**INSTRUCTIONS TO FOLLOW:**
Scan the entries below for the word "Лечение" and copy every line in which it occurs.

[Saved entries]
___

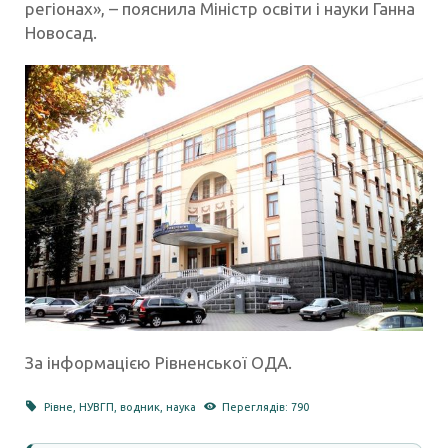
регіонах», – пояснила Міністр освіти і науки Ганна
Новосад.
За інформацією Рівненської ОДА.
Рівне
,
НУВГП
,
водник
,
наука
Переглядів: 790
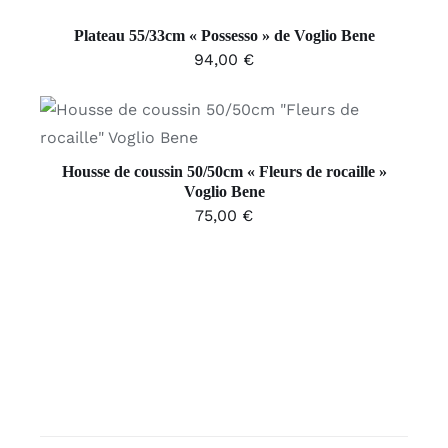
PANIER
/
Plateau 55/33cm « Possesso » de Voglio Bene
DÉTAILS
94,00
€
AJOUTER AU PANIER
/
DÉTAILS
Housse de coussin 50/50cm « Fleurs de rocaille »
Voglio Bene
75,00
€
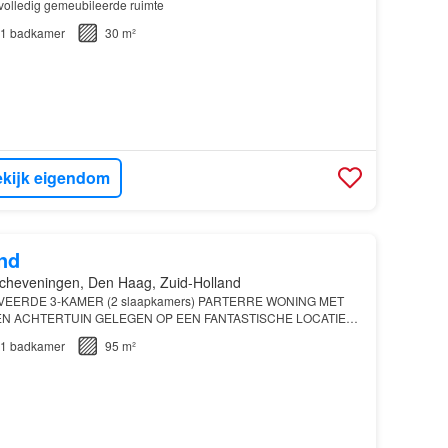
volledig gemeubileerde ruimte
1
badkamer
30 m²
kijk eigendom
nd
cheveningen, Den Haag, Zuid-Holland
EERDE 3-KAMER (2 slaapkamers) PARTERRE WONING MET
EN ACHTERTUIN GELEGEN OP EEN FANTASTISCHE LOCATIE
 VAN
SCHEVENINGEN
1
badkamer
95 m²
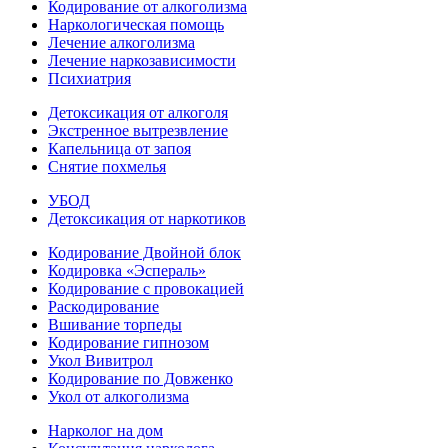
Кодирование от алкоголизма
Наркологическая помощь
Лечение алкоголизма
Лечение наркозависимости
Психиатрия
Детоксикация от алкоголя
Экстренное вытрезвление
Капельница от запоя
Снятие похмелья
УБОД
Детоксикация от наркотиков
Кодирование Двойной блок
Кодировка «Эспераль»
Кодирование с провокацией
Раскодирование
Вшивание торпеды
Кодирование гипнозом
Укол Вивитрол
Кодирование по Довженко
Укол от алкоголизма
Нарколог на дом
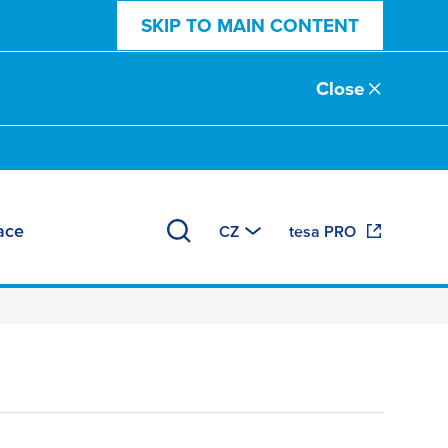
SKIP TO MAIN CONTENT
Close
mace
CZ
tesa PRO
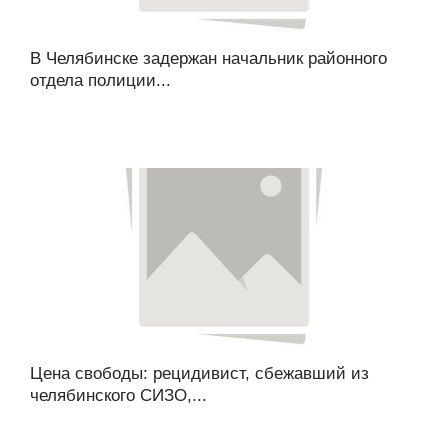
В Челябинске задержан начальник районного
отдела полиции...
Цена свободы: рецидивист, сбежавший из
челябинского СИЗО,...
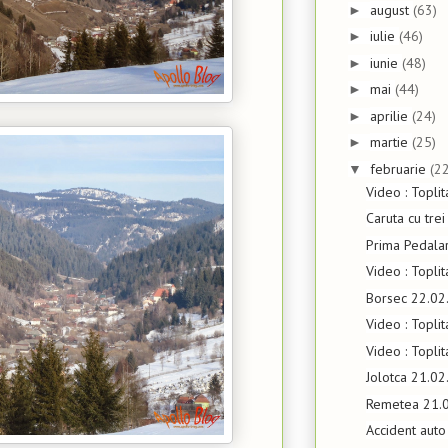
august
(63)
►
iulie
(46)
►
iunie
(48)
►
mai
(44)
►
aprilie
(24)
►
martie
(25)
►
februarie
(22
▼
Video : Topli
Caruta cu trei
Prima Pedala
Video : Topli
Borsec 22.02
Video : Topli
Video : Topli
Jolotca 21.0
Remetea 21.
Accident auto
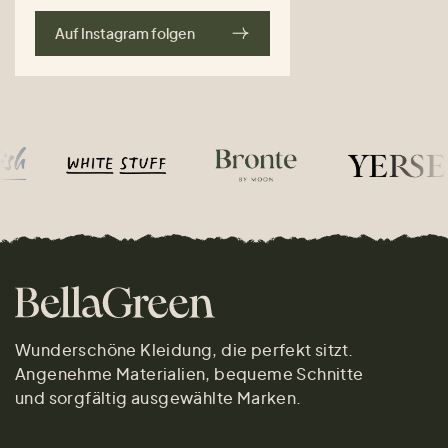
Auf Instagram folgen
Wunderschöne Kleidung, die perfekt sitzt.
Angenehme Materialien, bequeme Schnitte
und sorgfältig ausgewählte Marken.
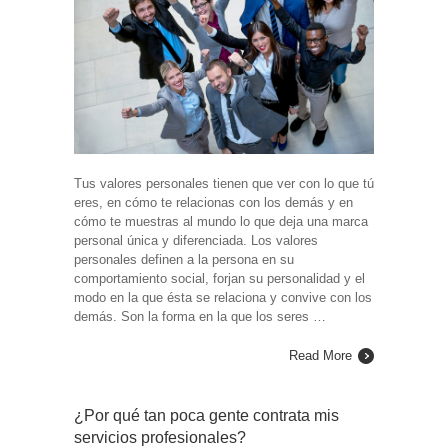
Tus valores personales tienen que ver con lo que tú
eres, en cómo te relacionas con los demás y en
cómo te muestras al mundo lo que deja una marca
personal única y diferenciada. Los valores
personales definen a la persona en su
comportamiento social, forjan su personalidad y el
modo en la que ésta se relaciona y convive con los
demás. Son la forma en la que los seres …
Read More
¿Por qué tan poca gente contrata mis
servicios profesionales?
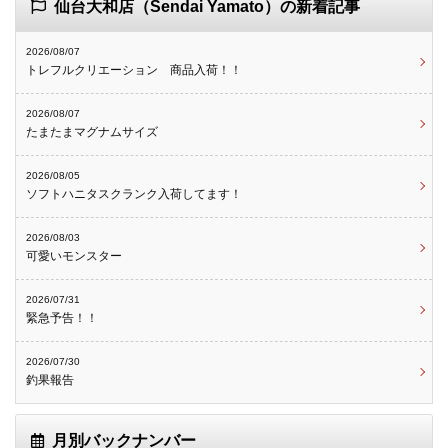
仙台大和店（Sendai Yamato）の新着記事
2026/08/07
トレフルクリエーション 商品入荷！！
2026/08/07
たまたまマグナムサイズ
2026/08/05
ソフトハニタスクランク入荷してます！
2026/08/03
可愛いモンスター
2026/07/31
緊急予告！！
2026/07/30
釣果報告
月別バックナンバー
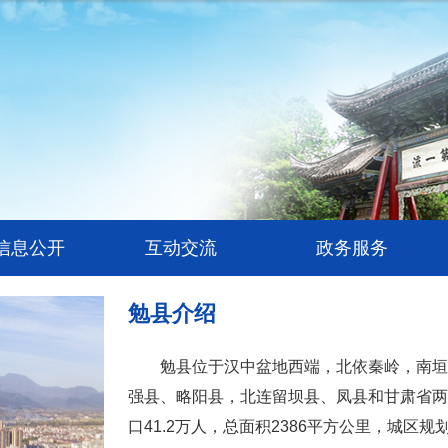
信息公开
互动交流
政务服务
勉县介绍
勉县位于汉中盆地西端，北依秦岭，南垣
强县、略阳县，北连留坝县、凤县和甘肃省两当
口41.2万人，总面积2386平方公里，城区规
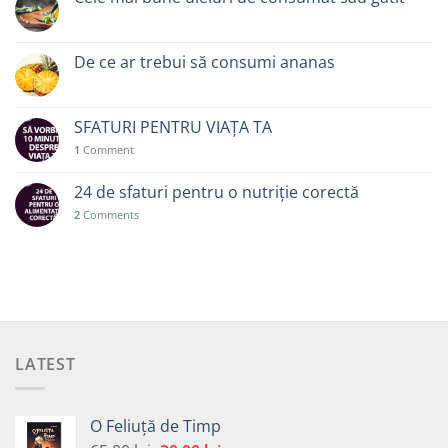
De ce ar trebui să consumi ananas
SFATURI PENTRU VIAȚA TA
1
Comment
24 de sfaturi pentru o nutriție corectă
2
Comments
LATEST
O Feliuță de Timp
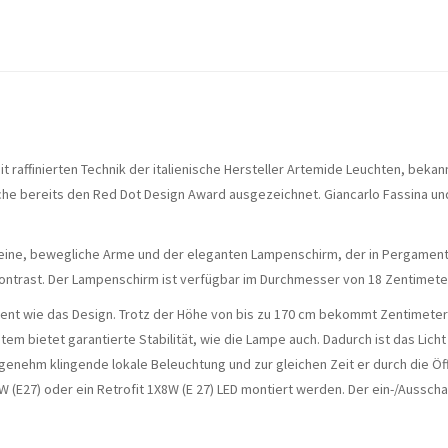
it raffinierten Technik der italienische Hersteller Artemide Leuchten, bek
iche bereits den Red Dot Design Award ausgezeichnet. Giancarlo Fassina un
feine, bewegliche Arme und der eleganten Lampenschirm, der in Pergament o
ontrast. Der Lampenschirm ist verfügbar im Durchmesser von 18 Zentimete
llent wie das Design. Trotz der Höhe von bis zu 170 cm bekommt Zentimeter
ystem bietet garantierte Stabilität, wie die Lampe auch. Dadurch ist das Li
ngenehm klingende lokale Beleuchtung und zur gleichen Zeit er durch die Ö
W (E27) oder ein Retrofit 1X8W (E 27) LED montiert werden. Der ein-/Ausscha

___

**TASK RESULT:**
Лечение алкоголизма
Лечение наркозависимости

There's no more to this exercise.